Along with many others recently, I’ve been curating lists of feelgood movies to keep everyone cheerful – and we’re all tweeting merrily about how odd it is to see people in films recklessly hugging and wantonly touching each other. Feelgood anthologising is an entirely valid cinephile activity. Who knows how vital a global resource it may yet turn out to be as the months stretch ahead? Yet, however intensely non-fun this particular movie is, it’s a relief to engage with a type of cinema that presents itself as something other than a comfort blanket.

Domains is a stark, experimental chamber piece, directed by Kusano and written by Tomoyuki Takahashi (who worked on Ryûsuke Hamaguchi’s film Happy Hour) with a self-deconstructing self-awareness that feels like something from the French New Wave. The title evidently echoes the 1956 exhibition of the same name from Japanese photographer Ikko Narahara.

We start in a police station where one character is confessing to a murder, and doing so with deliberative calmness, making it clear that this was no accident. From there we flash back to scenes involving three people affected by the crime. Aki (Asami Shibuya) is a single woman taking a break from her job in publishing due a breakdown that is never entirely specified. She has recently reconnected with her old schoolfriend, Nodoka (Tomo Kasajima), who is now married to a cold, controlling and abusive man called Naoto (Tomomitsu Adachi); they have a small daughter, Honoka. The two women are galvanised by the revival of shared girlhood memories, but their intimacy deeply irritates the charmless Naoto, and he is infuriated when his wife lets Aki buy presents for Honoka; he blames this interloper for getting Honoka feverishly overexcited and ill. Soon he demands that his wife shuns her.

But this is not shown straight: we simply see the actors rehearsing the scenes, mostly with the script in front of them. The same scenes are played over and over again, with changes in emphasis and intonation and camera placement, and very occasionally new lines are included, with the director occasionally heard, off-camera, though never seen.

The effect is unexpected. The endless Groundhog Day repetition of these moments – key “prologue” scenes to the crime – has the effect of magnifying the scenes and rendering them more amenable to scrutiny. It allows us, the audience, to examine them, to pick them apart. But to what end? Again and again, the question of motive will come up in our minds, just as it does in the characters’. Yet motive always remains opaque.
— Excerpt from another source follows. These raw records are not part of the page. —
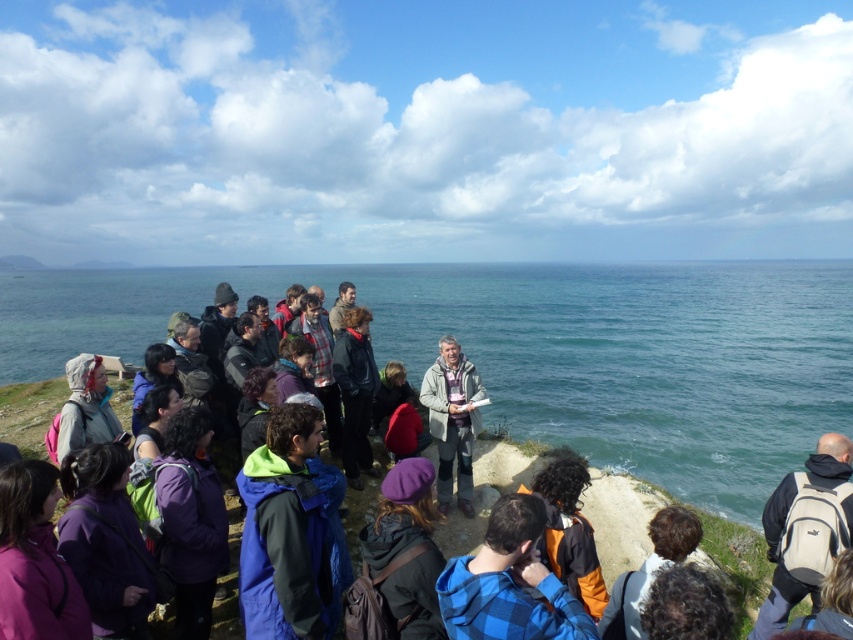 Does blue checkered shirt at lower center come in front of matte gray jacket at lower left?

That is True.

Who is positioned more to the right, blue checkered shirt at lower center or matte gray jacket at lower left?

blue checkered shirt at lower center

Does point (529, 605) lie in front of point (67, 420)?

Yes, it is in front of point (67, 420).

This screenshot has height=640, width=853. I want to click on blue checkered shirt at lower center, so [509, 582].

Is point (646, 440) farther from camera compared to point (299, 436)?

Yes.

Where is `blue water at center`? blue water at center is located at coordinates (543, 349).

Can you confirm if purple fleece jacket at lower left is thinner than brown woolen hat at lower right?

Indeed, purple fleece jacket at lower left has a lesser width compared to brown woolen hat at lower right.

What do you see at coordinates (33, 560) in the screenshot? The height and width of the screenshot is (640, 853). I see `purple fleece jacket at lower left` at bounding box center [33, 560].

Is point (49, 512) positioned in front of point (697, 538)?

Yes, it is in front of point (697, 538).

The height and width of the screenshot is (640, 853). Find the location of `purple fleece jacket at lower left`. purple fleece jacket at lower left is located at coordinates (33, 560). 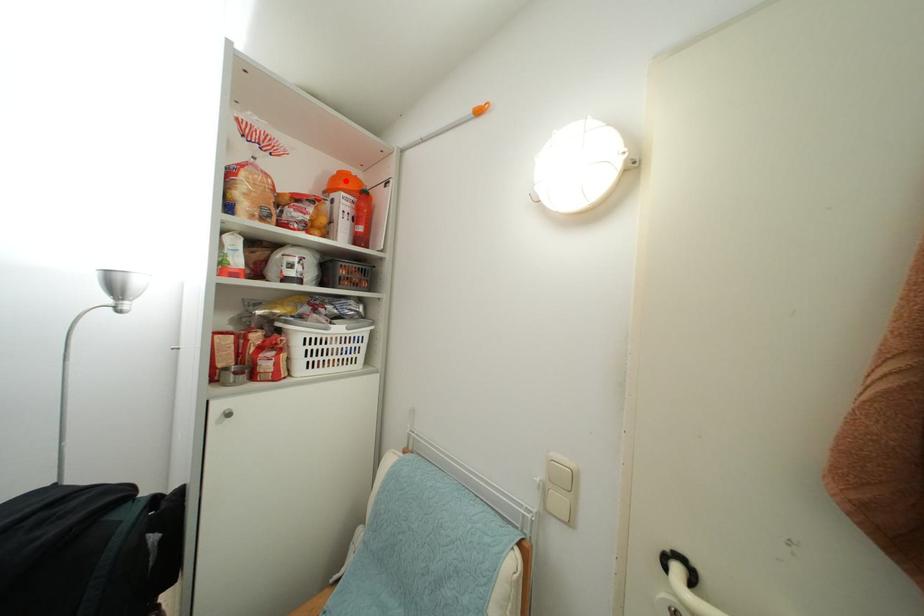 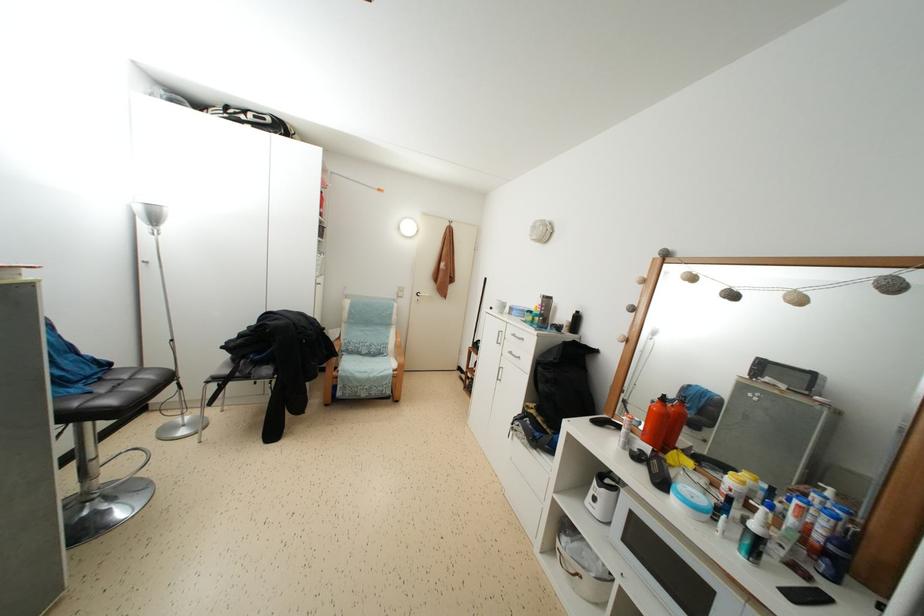 Question: I am providing you with two images of the same scene from different viewpoints. A red point is marked on the first image. At the location where the point appears in image 1, is it still visible in image 2?

Choices:
 (A) Yes
 (B) No

Answer: (B) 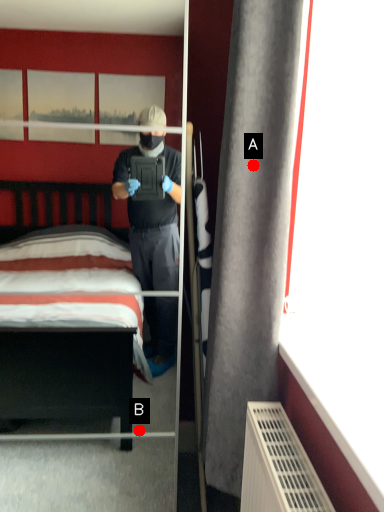 Question: Two points are circled on the image, labeled by A and B beside each circle. Which of the following is the farthest from the observer?

Choices:
 (A) A is further
 (B) B is further

Answer: (B) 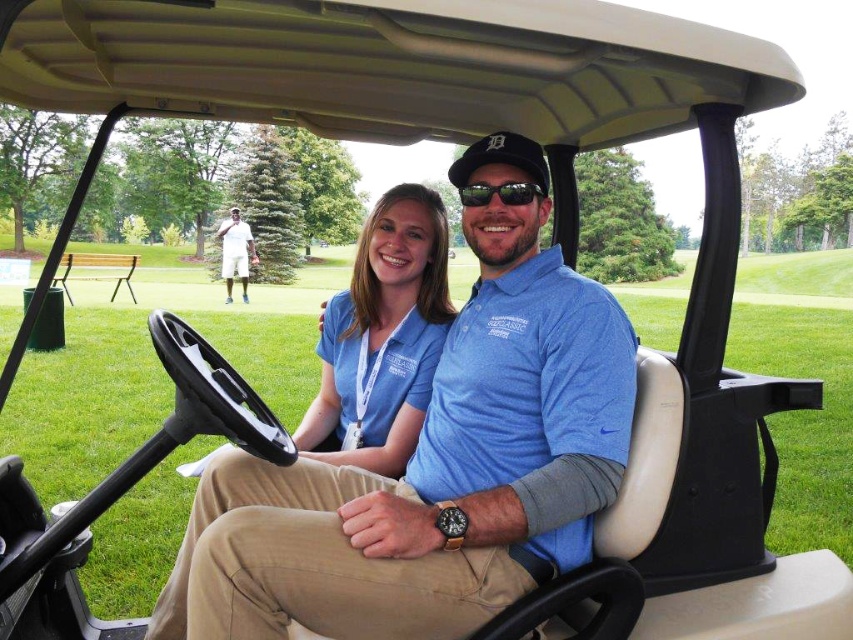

And what is happening in these enigmatic “rehearsal” scenes anyway? Are we seeing the characters themselves, trying to engage with their own past, like Pirandellian figures adrift in a play whose meaning they can’t work out? Do they go through these scenes repeatedly, the way all of us can listlessly go over painful memories, trying to make sense of them, get to the truth of them like a cop or a judge, actually trying to knead them into blankness so they are bearable?

At the beginning, we will see the police officer (in that initial “real” scene) reading back the confession statement in precisely the same unengaged tone that everyone else is to use. This police transcript appears to have the same status as the film script. It is the official document, which appears to give a black-and-white fixity and meaning to inchoate events. But this meaning is elusive.

Domains speaks of unease, emotional containment, the societal need to carry on and the fear of something growing out of control. “Be careful,” says Naoto to his cowed wife about Aki, “or her influence is going to spread.” Troubling though it is to say right now, this film is about a suppressed dread of something fatal just around the corner.